▸ Task statement
Print the listing from its top line through the line containing "Caribbean Sun (736, 1317)", nothing more, and leave out the pictures.
╭─ Given records
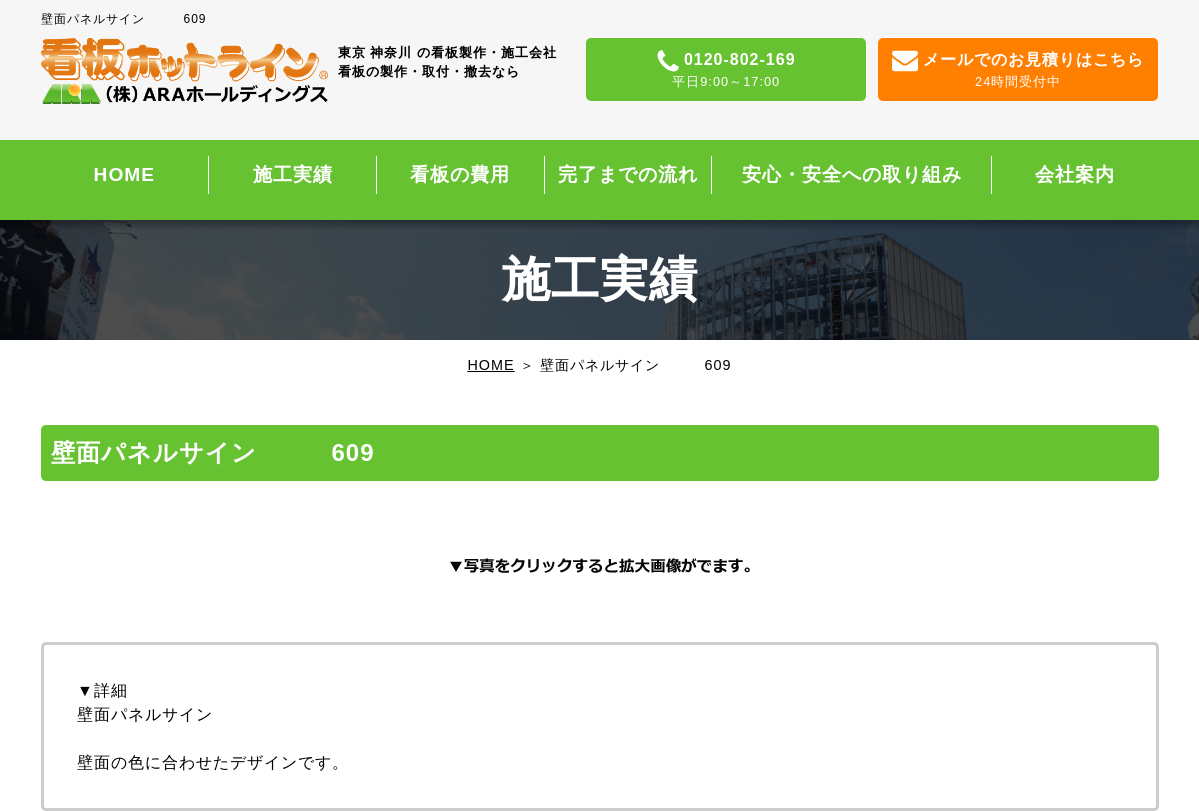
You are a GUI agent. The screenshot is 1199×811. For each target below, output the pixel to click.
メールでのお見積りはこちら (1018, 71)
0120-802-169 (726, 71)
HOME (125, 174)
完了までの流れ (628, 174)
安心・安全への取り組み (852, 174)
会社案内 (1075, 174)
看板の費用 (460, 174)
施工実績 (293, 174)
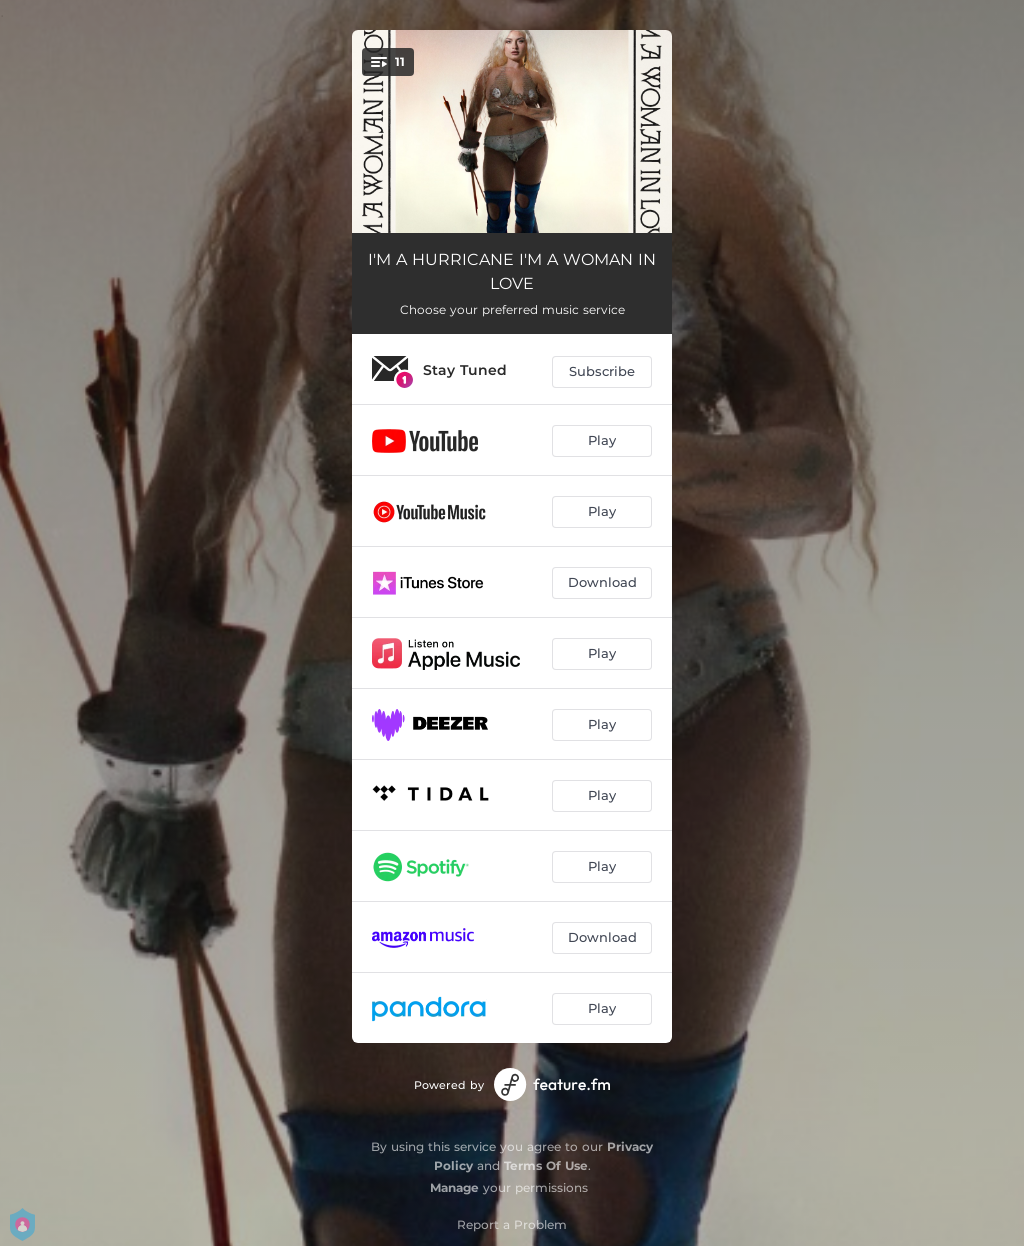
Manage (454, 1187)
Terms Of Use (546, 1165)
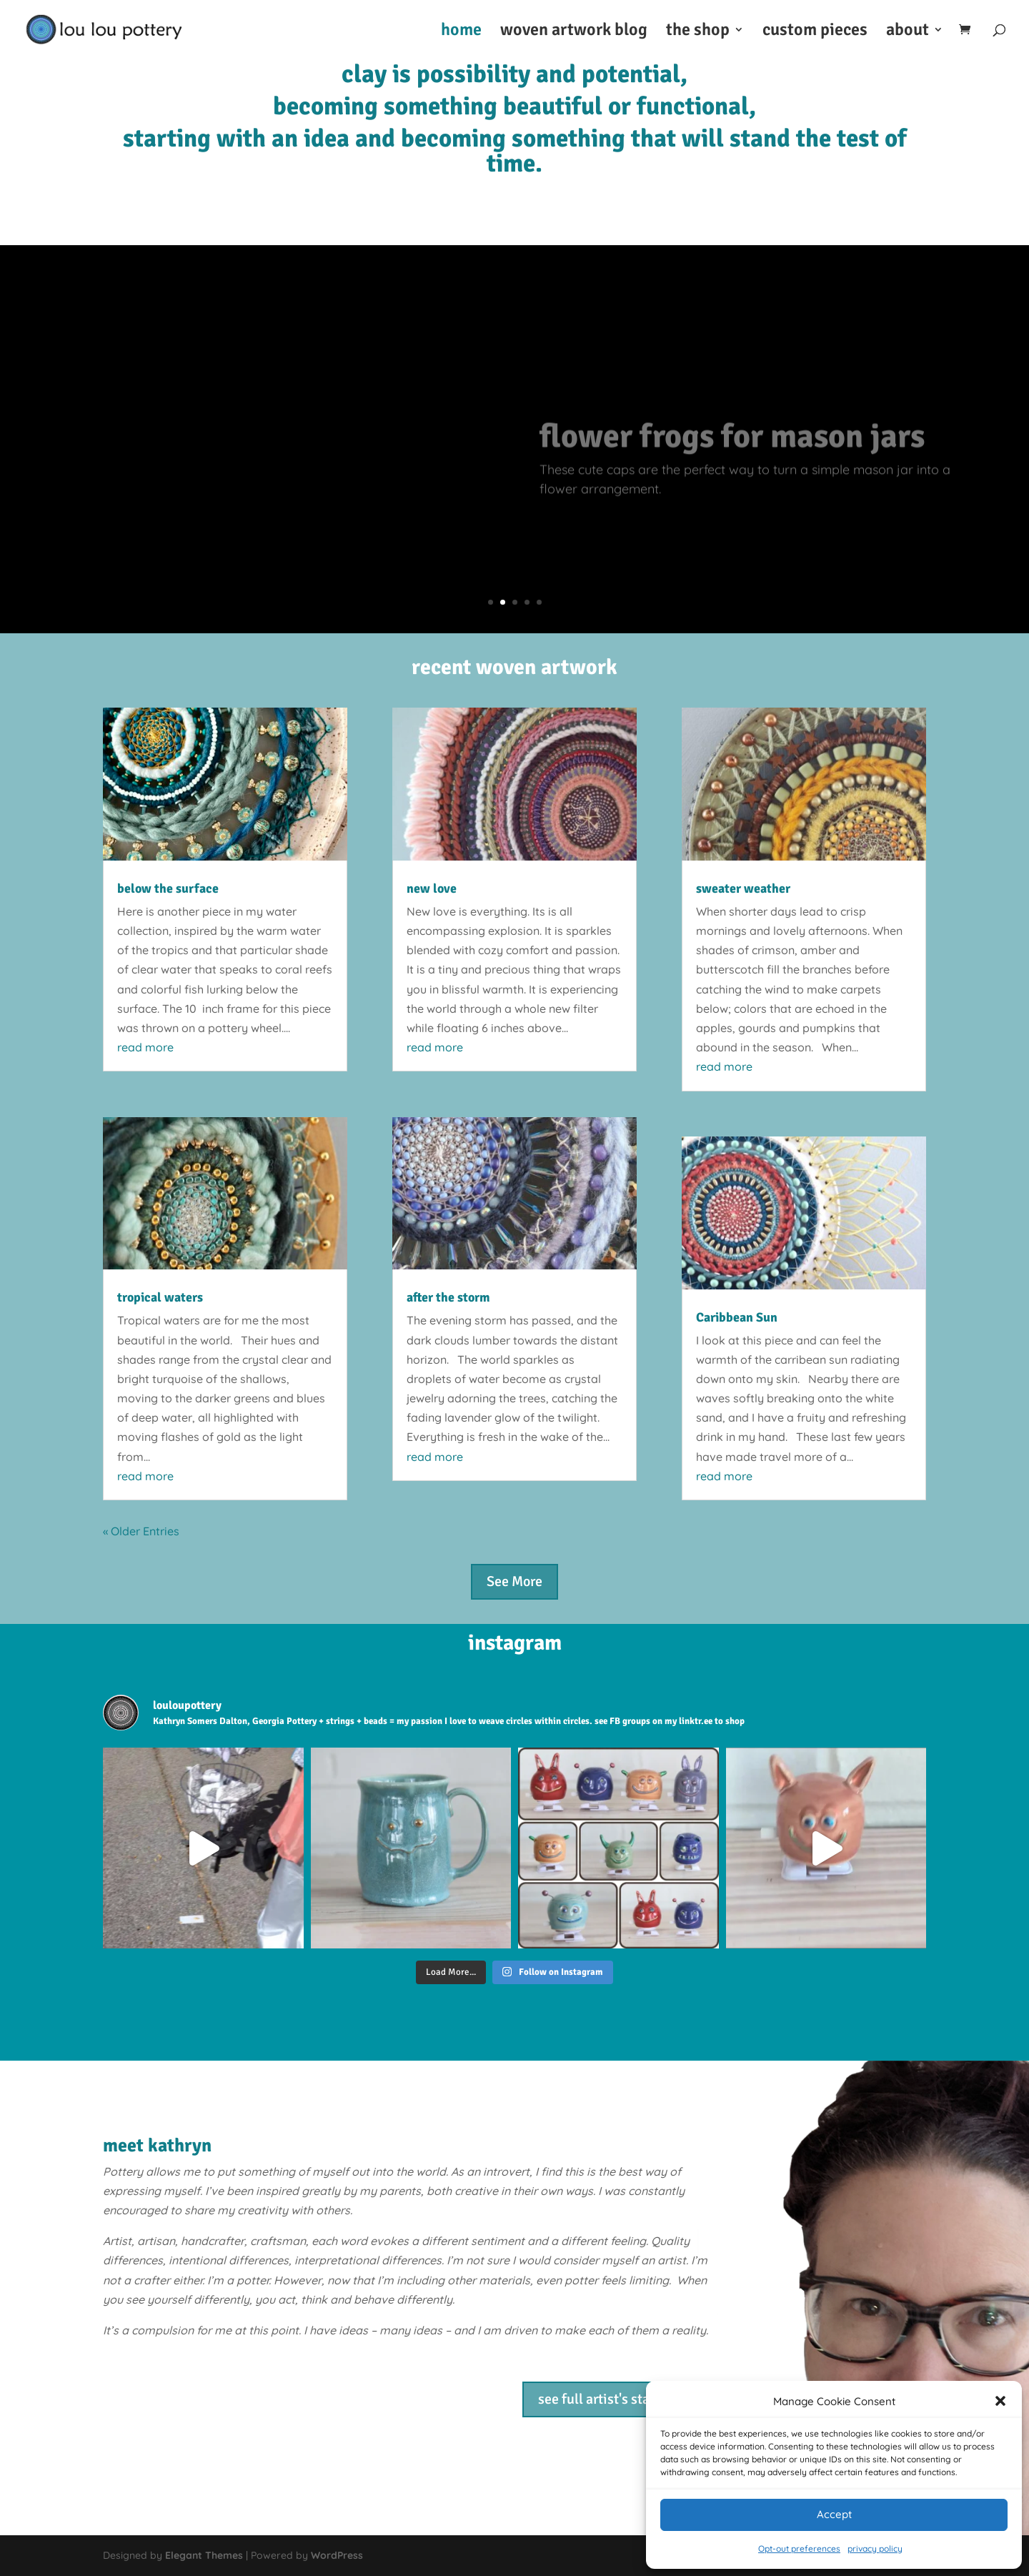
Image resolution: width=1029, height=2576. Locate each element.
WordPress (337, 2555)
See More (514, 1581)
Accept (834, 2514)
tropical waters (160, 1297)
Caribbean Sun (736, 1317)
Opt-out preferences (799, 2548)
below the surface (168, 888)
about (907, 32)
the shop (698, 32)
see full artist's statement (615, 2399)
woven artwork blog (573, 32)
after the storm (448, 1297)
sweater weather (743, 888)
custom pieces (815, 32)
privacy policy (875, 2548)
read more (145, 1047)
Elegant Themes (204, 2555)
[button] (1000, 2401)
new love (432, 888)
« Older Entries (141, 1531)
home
╰─
▸ Task result
You are a GUI agent. The screenshot is 1199×811. For each target below, output the pixel to click.
メールでのお見積りはこちら (1018, 71)
0120-802-169 (726, 71)
HOME (125, 174)
完了までの流れ (628, 174)
安心・安全への取り組み (852, 174)
会社案内 (1075, 174)
看板の費用 (460, 174)
施工実績 (293, 174)
Manage (454, 1187)
Terms Of Use (546, 1165)
Image resolution: width=1029, height=2576. Locate each element.
WordPress (337, 2555)
See More (514, 1581)
Accept (834, 2514)
tropical waters (160, 1297)
Caribbean Sun (736, 1317)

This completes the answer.